The DIY Mod Project:

PART I: Preparing an AR the Turntable for Mods

Supplies needed:

Phillips Screwdriver 4.0mm hex driver 2.0. hex driver Small adjustable wrench Two tablespoons Scissors Clean soft cloths (to protect table finish as you work)

The first nine pictures show the table in its original form. The Linn arm will be removed due to the lack of a cueing lever and a broken arm rest holder. Note the presence of the "Airpax" motor; it is generally more noisy than the later Hurst motors which replaced them.

Not pictured, first remove the table's bottom (if still in place), and the DIN to RCA tonearm cable. After that, use the 4.0MM hex driver to loosen the tonearm stem.

Once the arm is removed, use the 2.0mm hex driver (above)and the small adjustable wrench (below)to remove the original armboard. Save all screws and nuts.

If still in place, remove the transport screw. This may be a phillips screw or a bolt.

Next, prepare to remove the nuts which hold the springs and sub-chassis in place. Place the table on some soft clean cloths as you work on the underside. (The veneer scratches easily.)

There are a total of three spring/stud assemblies that hold the subchassis in place. Remove the nuts one at a time with the adjustable wrench.

On some occasions, the entire spring/stud assembly becomes detached from the metal part of the plinth. The photos show this happened to two out of the three assemblies. Take care removing the final spring assembly as the sub-chassis will be free to fall out.

The one remaining "stud" can be removed in one of two ways. If you are positive the stud won't be used again, tighten a vise wrench over the threads and screw it out. If you want to save the original stud, screw one nut onto the stud, followed by another. In the photos, you can see I used two wing nuts. As you turn the "inner nut" with your adjustable wrench, the "outer" nut will hold it in place, and allow you to safely turn the stud out.

This is a good point to remove the motor pulley for safe keeping. Use the table spoons, one under each side. Place something beneath each spoon to protect the metal surface. Exert steady pressure downward until the pulley is freed.

Because this unit featured the inferior Airpax motor, I decided to remove it too. I used the scissors to cut the wires half the distance to the connector.
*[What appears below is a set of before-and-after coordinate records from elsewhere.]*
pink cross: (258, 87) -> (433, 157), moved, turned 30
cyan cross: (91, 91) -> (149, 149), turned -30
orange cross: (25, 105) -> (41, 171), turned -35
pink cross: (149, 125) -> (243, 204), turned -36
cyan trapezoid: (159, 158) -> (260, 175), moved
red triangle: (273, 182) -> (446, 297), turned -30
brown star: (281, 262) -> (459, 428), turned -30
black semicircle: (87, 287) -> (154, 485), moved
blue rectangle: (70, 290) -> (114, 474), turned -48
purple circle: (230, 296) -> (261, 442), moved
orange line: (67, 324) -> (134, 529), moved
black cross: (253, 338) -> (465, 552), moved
Then I used a small phillips to remove the two screws that hold the motor to the metal plate. (Save those screws, they're hard to replace.)
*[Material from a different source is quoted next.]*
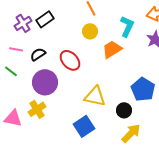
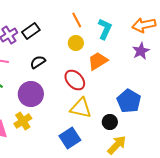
cyan L-shape: (127, 26) -> (105, 29), moved
black semicircle: (38, 54) -> (38, 62), moved
red ellipse: (70, 60) -> (75, 80), moved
Due to some circular scratching on the metal plate, I decide to remove it in order to sand smooth, prime, and re-finish in satin black. This step can be skipped if the plate is in usable condition. The screws are phillips head.

Note the discoloration of the wood beneath the plate. Sometimes a lemon oil treatment will even out the color, sometimes not. In any case, it is not noticeable once the metal plate is replaced.

Leftover parts.

Before the project continues, I will prepare and repaint the metal plate.